Rasa yang Terlambat

22 2 0
                                    

Pov
Dion

Sepintas bayangan Kezia masih lekat di mataku. Arghh... Jangan-jangan aku jatuh cinta? Kubenamkan mataku dalam-dalam. Benar ya kata orang, cinta itu buta. Hingga membuat aku buta tak bisa memilih kepada siapa aku harus jatuh cinta.

"Woi!"

Teriak Dita dari depan pintu kamarku.

"Apa?" Jawabku galak.

Mukanya sedikit cemberut, bibirnya sedikit dimanyunkan.

"Maakk!" Teriaknya.

Sialan ini anak malah ngadu. Aku mendekat ke arahnya kemudian membungkam mulutnya.

"Diem, kampret!"

"Hhmmmtt hmmmtt."

Dita mengerang sambil menggeliat. Tangannya membuka paksa jemariku yang menyimpan rapat bibirnya.

"Ahh Kakak apa-apaan sih!" Decaknya kesal.

"Habis kamu ngagetin, ada apa?"

"Enggak sih cuman kepo saja sama sikap kakak. Aneh, senyum sendiri mewek sendiri. Kayak orang jatuh cinta." Tutur Dita panjang lebar.

"Ehhemm, anak Emak jatuh cinta nih."

What? Emak sejak kapan berdiri di situ? Wajahku mendadak memerah. Seolah ketebak semua yang ada di alam pikirku.

"Sama siapa?" Desak emak.

"Sama siapa lagi, kalau bukan Kak Kezia yang tonggos itu. Hahaha."

Iih menyebalkan ini anak. Betapa malunya aku anak emak paling ganteng jatuh cinta sama cewek tonggos. Oh Dion kesurupan setan apa kamu? Aku menepuk pipiku berkali-kali.

"Hus, jangan sok tau." Sanggahku.

"Apaan emang bener kok, kalau gak cinta ngapain nyolong buku diarynya kak Kezia?" Dita menjulurkan lidahnya.

Emak menatapku dengan senyuman. Kupikir ia akan memelototi diriku, yang salah memilih gadis buruk rupa.

"Emak..." Ucapku lirih sedikit merajuk.

"Cinta yang kau nilai dari rupa, kelak juga akan meninggalkan kamu ketika tua. Cinta pada harta juga tak akan kamu bawa mati. Tapi cintailah atas dasar hati yang tulus mengharap Ridho Allah. Niscaya kebahagiaan akan turut bersemai pada mahligai," tutur Emak dengan lembut.
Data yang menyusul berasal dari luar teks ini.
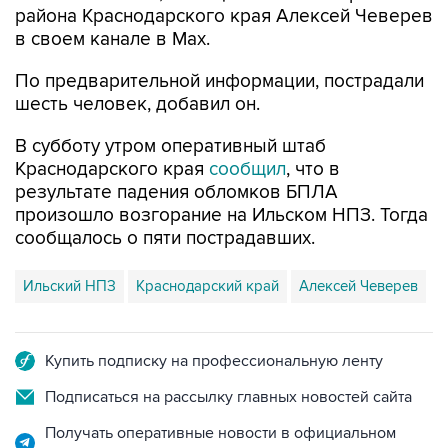
По предварительной информации, пострадали
шесть человек, добавил он.
В субботу утром оперативный штаб
Краснодарского края
сообщил
, что в
результате падения обломков БПЛА
произошло возгорание на Ильском НПЗ. Тогда
сообщалось о пяти пострадавших.
Ильский НПЗ
Краснодарский край
Алексей Чеверев
Купить подписку на профессиональную ленту
Подписаться на рассылку главных новостей сайта
Получать оперативные новости в официальном
канале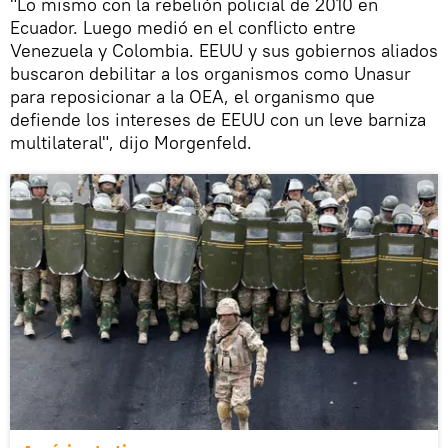
"Lo mismo con la rebelión policial de 2010 en
Ecuador. Luego medió en el conflicto entre
Venezuela y Colombia. EEUU y sus gobiernos aliados
buscaron debilitar a los organismos como Unasur
para reposicionar a la OEA, el organismo que
defiende los intereses de EEUU con un leve barniza
multilateral", dijo Morgenfeld.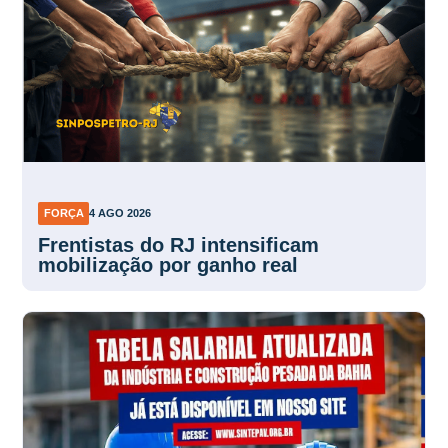
FORÇA
4 AGO 2026
Frentistas do RJ intensificam
mobilização por ganho real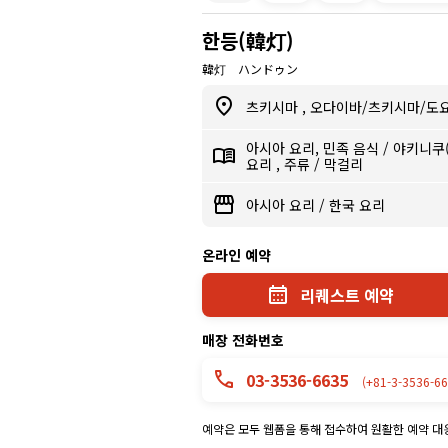
한등(韓灯)
韓灯 ハンドゥン
츠키시마
,
오다이바/츠키시마/도
아시아 요리, 민족 음식
/
야키니쿠
요리
,
주류
/
막걸리
아시아 요리
/
한국 요리
온라인 예약
리퀘스트 예약
매장 전화번호
03-3536-6635
(+81-3-3536-66
예약은 모두 웹폼을 통해 접수하여 원활한 예약 대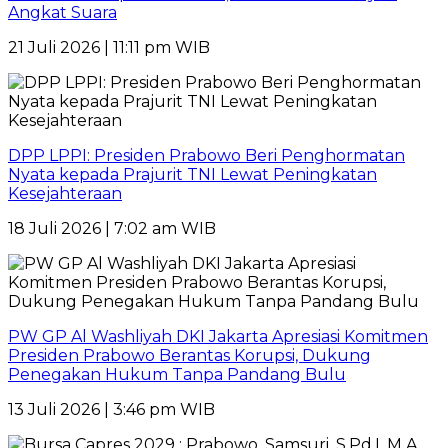
Angkat Suara
21 Juli 2026 | 11:11 pm WIB
DPP LPPI: Presiden Prabowo Beri Penghormatan
Nyata kepada Prajurit TNI Lewat Peningkatan
Kesejahteraan
18 Juli 2026 | 7:02 am WIB
PW GP Al Washliyah DKI Jakarta Apresiasi Komitmen
Presiden Prabowo Berantas Korupsi, Dukung
Penegakan Hukum Tanpa Pandang Bulu
13 Juli 2026 | 3:46 pm WIB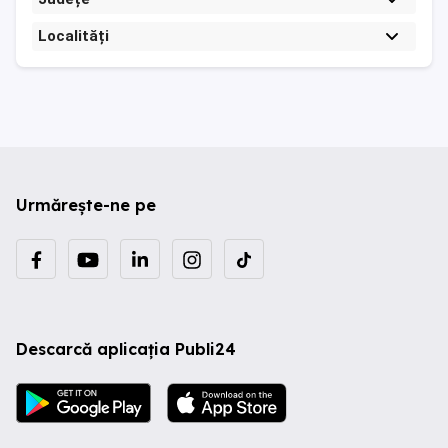
Localități
Urmărește-ne pe
Descarcă aplicația Publi24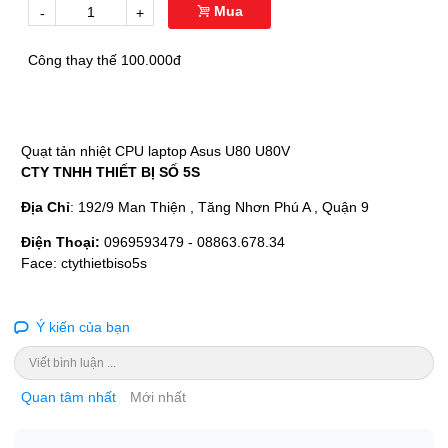
Mua
-
+
Công thay thế 100.000đ
Quạt tản nhiệt CPU laptop Asus U80 U80V
CTY TNHH THIẾT BỊ SỐ 5S
Địa Chỉ
: 192/9 Man Thiện , Tăng Nhơn Phú A , Quận 9
Điện Thoại:
0969593479 - 08863.678.34
Face: ctythietbiso5s
Ý kiến của bạn
Viết bình luận ...
Quan tâm nhất
Mới nhất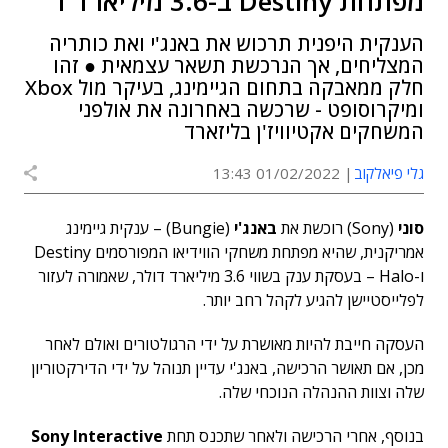
מפתחת Destiny ב-3.6 מיליארד ד'
הענקית היפנית תרכוש את באנג'י ואת כותריה
המצליחים, אך הנרכשת תשאר עצמאית ● זהו
חלק ממאבקה בתחום הגיימינג, בעיקר מול Xbox
ומיקרוסופט - שרכשה באחרונה את אולפני
המשחקים אקטיוויז'ן בליזארד
גלי פיאלקוב
01/02/2022 13:43
סוני
(Sony) רוכשת את
באנג'י
(Bungie) – ענקית גיימינג
אמריקנית, שהיא מפתחת משחקי הווידיאו המפורסמים Destiny
ו-Halo – בעסקת ענק בשווי 3.6 מיליארד דולר, שאמורה לעזור
לפלייסטיישן להגיע לקהל רחב יותר.
העסקה חייבת להיות מאושרת על ידי הרגולטורים ואולם לאחר
מכן, אם תאושר הרכישה, באנג'י עדיין תנוהל על ידי הדירקטוריון
שלה וצוות ההנהלה הנוכחי שלה.
בנוסף, אחרי הרכישה ולאחר שתכנס תחת
Sony Interactive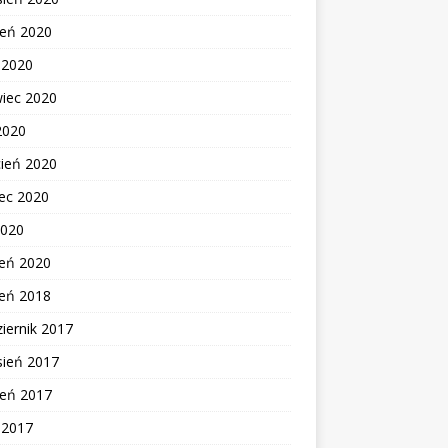
ień 2020
c 2020
wiec 2020
2020
cień 2020
ec 2020
2020
zeń 2020
zeń 2018
iernik 2017
sień 2017
ień 2017
c 2017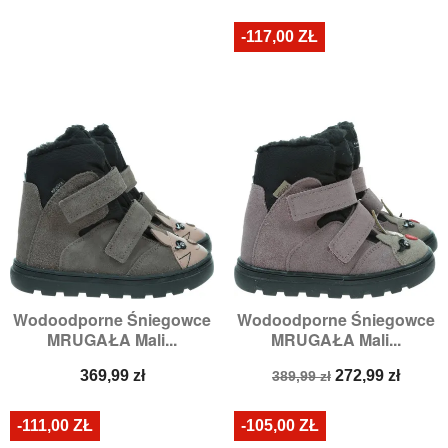
podstawowa
podstawowa
-117,00 ZŁ
Wodoodporne Śniegowce
Wodoodporne Śniegowce
MRUGAŁA Mali...
MRUGAŁA Mali...
Cena
Cena
Cena
369,99 zł
272,99 zł
389,99 zł
podstawowa
-111,00 ZŁ
-105,00 ZŁ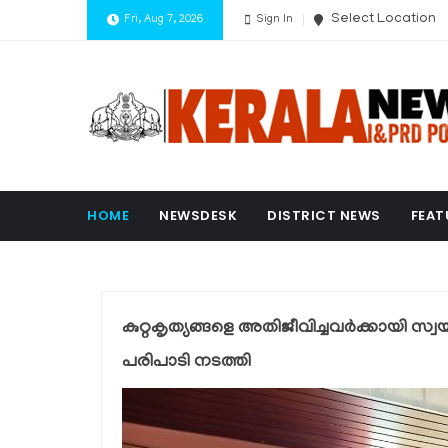
Select Location
Fri, Aug 7, 2026
Sign In
HOME
NEWSDESK
DISTRICT NEWS
FEAT
കുറ്റകൃത്യങ്ങളെ അതിജീവിച്ചവര്‍ക്കായി സ്
പരിപാടി നടത്തി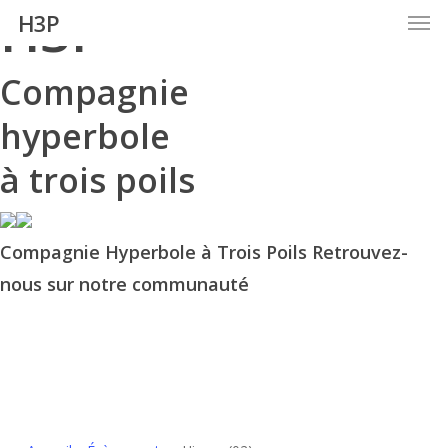
H3P
Men
Skip
H3P
to
main
Compagnie
content
hyperbole
à trois poils
Compagnie Hyperbole à Trois Poils Retrouvez-
nous sur notre communauté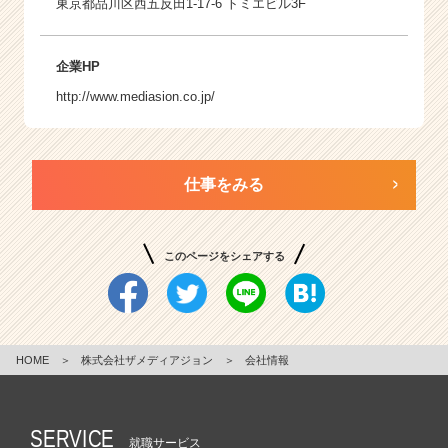
東京都品川区西五反田1-17-6 トミエビル3F
企業HP
http://www.mediasion.co.jp/
仕事をみる
このページをシェアする
HOME
＞
株式会社ザメディアジョン
＞
会社情報
SERVICE
就職サービス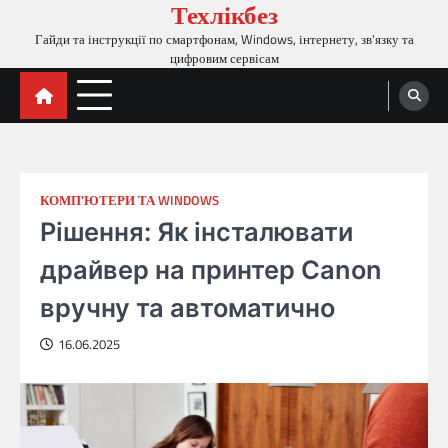
Техлікбез
Перейти
до
Гайди та інструкції по смартфонам, Windows, інтернету, зв'язку та
вмісту
цифровим сервісам
КОМП'ЮТЕРИ ТА WINDOWS
Рішення: Як інсталювати
драйвер на принтер Canon
вручну та автоматично
16.06.2025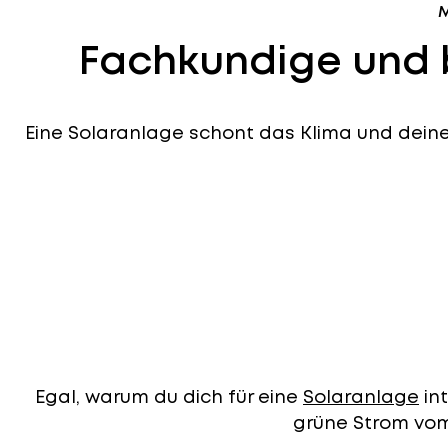
M
Fachkundige und 
Eine Solaranlage schont das Klima und deinen
Egal, warum du dich für eine
Solaranlage
in
grüne Strom vom 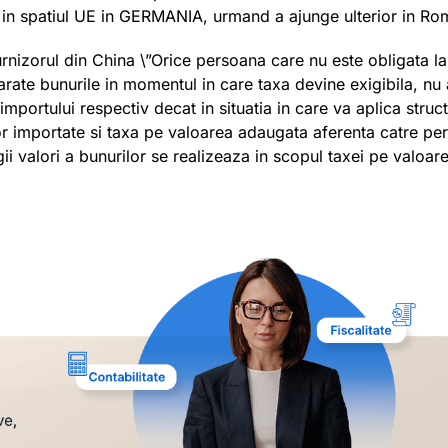
a in spatiul UE in GERMANIA, urmand a ajunge ulterior in Ro
rnizorul din China \”Orice persoana care nu este obligata la
rate bunurile in momentul in care taxa devine exigibila, nu 
portului respectiv decat in situatia in care va aplica struc
or importate si taxa pe valoarea adaugata aferenta catre pe
gii valori a bunurilor se realizeaza in scopul taxei pe valoar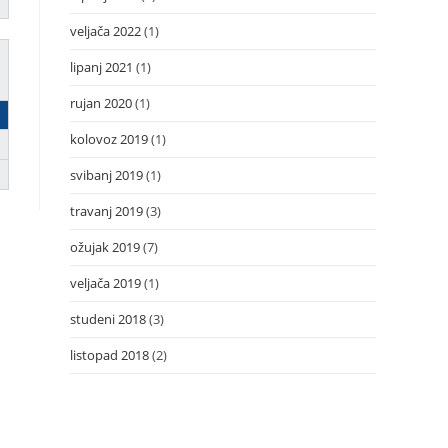
veljača 2022
(1)
lipanj 2021
(1)
rujan 2020
(1)
kolovoz 2019
(1)
svibanj 2019
(1)
travanj 2019
(3)
ožujak 2019
(7)
veljača 2019
(1)
studeni 2018
(3)
listopad 2018
(2)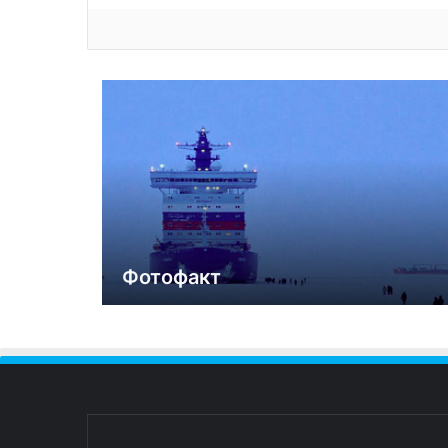
Фотофакт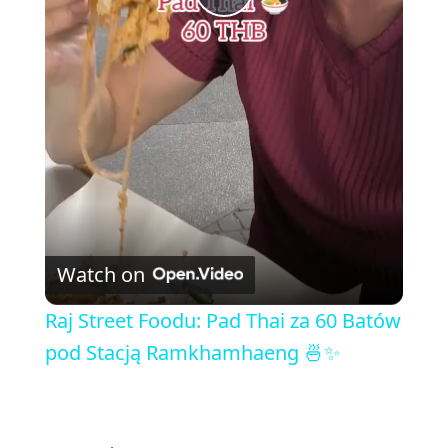
P
l
a
y
V
Watch on
i
Raj Street Foodu: Pad Thai za 60 Batów
pod Stacją Ramkhamhaeng 🍜✨
d
e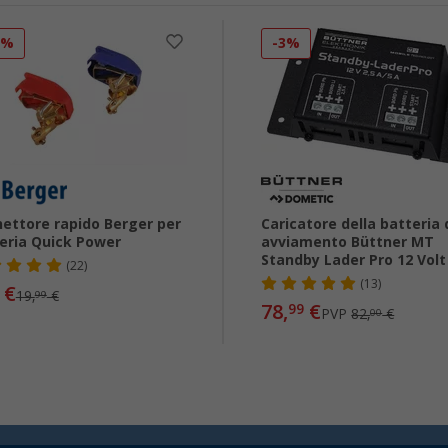
0%
-3%
ettore rapido Berger per
Caricatore della batteria 
eria Quick Power
avviamento Büttner MT
Standby Lader Pro 12 Volt
(22)
(13)
€
19,
€
99
78,
€
99
PVP
82,
€
00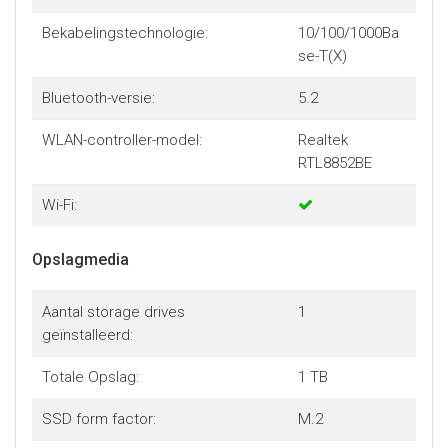
Bekabelingstechnologie:
10/100/1000Ba
se-T(X)
Bluetooth-versie:
5.2
WLAN-controller-model:
Realtek
RTL8852BE
Wi-Fi:
Opslagmedia
Aantal storage drives
1
geïnstalleerd:
Totale Opslag:
1 TB
SSD form factor:
M.2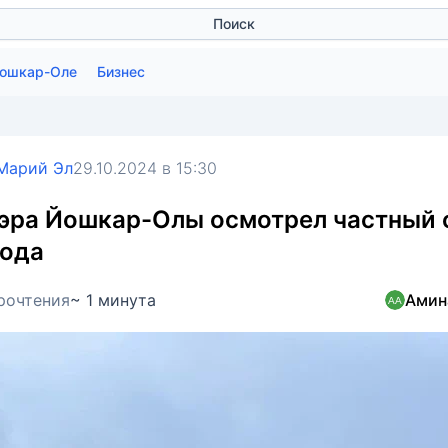
Поиск
Йошкар-Оле
Бизнес
 Марий Эл
29.10.2024 в 15:30
эра Йошкар-Олы осмотрел частный 
ода
рочтения
~ 1 минута
Амин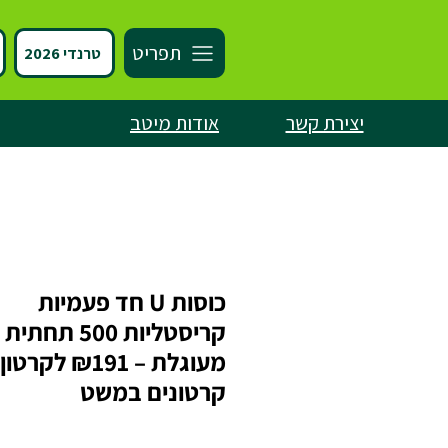
תפריט
טרנדי 2026
יצירת קשר
אודות מיטב
כוסות U חד פעמיות
קריסטליות 500 תחתית
קרטונים במשט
Kata-kata emak sangat menyentuh. Tapi entah sejak kapan emak sebijaksana ini. Jadi makin kagum sama emak, love, love,love banget pokoknya.

"Jadi emak setuju aku jatuh cinta sama cewek tonggos?"

"Hahaha tonggos bisa dipoles. Tapi kalau hati yang tonggos kamu mau poles pake apa?"

Suara emak menggelegak  tawa. Kali ini tatapanku berpindah ke arah Dita yang dari tadi tersenyum geli.

"Pangeran tampan dapat itik buruk rupa." Tawanya makin keras.

****
Kali ini aku melihat si Pino, tumben sendiri biasanya bareng sama Kezia. Perlahan Pino mendekat ke arahku, aku menyambutnya seperti biasa. Maklum sahabat dekat, walau dalam hati cemburu yang sempat terbakar ini belum padam.

"Tumben sendirian? Tuan putrimu ke mana?" Tanyaku basa-basi.

"Halah bilang saja kangen," ucapnya dengan nada mengejek.

"Idih kagaklah. Tau sendiri seleraku itu kayak apa." Kilahku sambil menepuk pundak Pino.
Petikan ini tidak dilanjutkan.